Data Mining Series (1) the basic concept and aprior algorithm of association rule Mining

Source: Internet
Author: User
Tags empty

I plan to organize the basic concepts and algorithms of data mining, including association rules Mining, classification, clustering of common algorithms, please look forward to. Today we are talking about the most basic knowledge of association rule mining.

Association rules mining has been widely used in electric business, retailing, atmospheric physics and Biomedicine, this article will introduce some basic knowledge and aprori algorithm.

The story of beer and diapers has become a classic case of association rule Mining, and a book called "Beer and diapers", although the story was coined by the Harvard Business School, is a good explanation for the principles of Mining Association rules. Here we use a supermarket basket mini dataset to explain the basic concepts of association rule mining:

Each row in the table represents a purchase list (note that you purchase 10 cartons of milk only once, that is, to record only the appearance or otherwise of a product). The collection of all items in a data record is called the total item set, and the total item in the table above is set s={milk, bread, diapers, beer, eggs, cola.

Definition of association rule, confidence degree and self-sustaining degree

Association rules are associated rules that are defined in this way: two disjoint non-empty sets X, Y, and if there is a x-->y, say X-->y is an association rule. For example, in the above table, we find that buying beer will definitely buy diapers, {beer}-->{diaper} is an association rule. The strength of association rules is described by the support degree (support) and the confidence degree (confidence).

Definition of support: Support (x-->y) = | X and y|/n= the number of times/data records that a collection x and the items in set y appear in a single record. For example: Support ({beer}-->{diaper}) = number of simultaneous occurrences of beer and diapers/data records = 3/5=60%.

Definition of self-reliability: confidence (x-->y) = | X and y|/| X| = Number of occurrences/set X in a record for the items in the collection X and in the set Y. For example: Confidence ({beer}-->{diaper}) = number of concurrent beers and diapers/number of times beer appears =3/3=100%;confidence ({diaper}-->{beer}) = number of concurrent beers and diapers/diaper occurrences = 3/ 4 = 75%.

Here the definition of support and self-confidence are relative support and self-confidence, not absolute support, absolute support abs_support = data record number N*support.

The higher the degree of support and confidence, the stronger the rule, the mining of association rules is the rule to meet a certain strength.

The definition and steps of mining Association rules

Association rule Mining Definition: Given a transaction dataset T, find out the association rules of all the support degrees support >= Min_support, confidence degree confidence >= min_confidence.

There is a simple and rude way to find the rules that are needed, that is all the combination of the exhaustive set, and tests whether each combination satisfies the condition, and the number of items with an element of N is 2^n-1 (excluding the empty set), and the time complexity required is obviously O (2^n), for ordinary supermarkets, The item set number of the commodity is also above 10,000, and the algorithm with exponential time complexity cannot solve the problem in an acceptable time. How to dig fast the association rules satisfying the condition is the main problem to be solved in the association mining.

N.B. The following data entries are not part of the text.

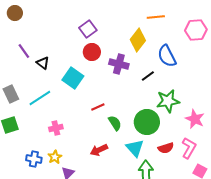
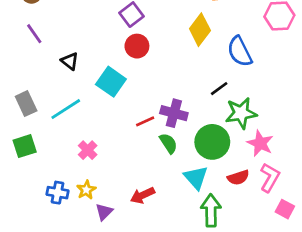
purple line: (24, 51) -> (34, 34), moved
purple cross: (119, 64) -> (174, 113), moved
black line: (148, 76) -> (219, 89), moved
pink star: (195, 119) -> (260, 143), moved
pink cross: (56, 128) -> (88, 150), turned -32
red arrow: (99, 150) -> (142, 195), moved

Think about it, and we'll find that for {beer--> diaper},{diaper--> Beer} The support of these two rules actually only needs to calculate the support of the {diaper, beer}, that is, the degree of support they intersect. So we put the association rule mining in two steps:

1) Generating frequent itemsets

This phase identifies all set of items that meet the minimum degree of support, which is called the frequent item set.

2) Generating Rules

A rule that satisfies the minimum confidence level is generated on the basis of the frequent itemsets generated in the previous step, and the resulting rules are called strong rules.

The time spent in mining association rules is mainly on generating frequent itemsets, because the frequent itemsets often do not find many, the use of frequent itemsets to generate rules will not spend too much time, and generate frequent itemsets need to test a lot of alternatives set, if not optimized, the time required is O (2^n).

Related Keywords:

The content source of this page is from Internet, which doesn't represent Alibaba Cloud's opinion; products and services mentioned on that page don't have any relationship with Alibaba Cloud. If the content of the page makes you feel confusing, please write us an email, we will handle the problem within 5 days after receiving your email.

If you find any instances of plagiarism from the community, please send an email to: info-contact@alibabacloud.com and provide relevant evidence. A staff member will contact you within 5 working days.

A Free Trial That Lets You Build Big!

Start building with 50+ products and up to 12 months usage for Elastic Compute Service

• Sales Support

1 on 1 presale consultation

• After-Sales Support

24/7 Technical Support 6 Free Tickets per Quarter Faster Response

• Alibaba Cloud offers highly flexible support services tailored to meet your exact needs.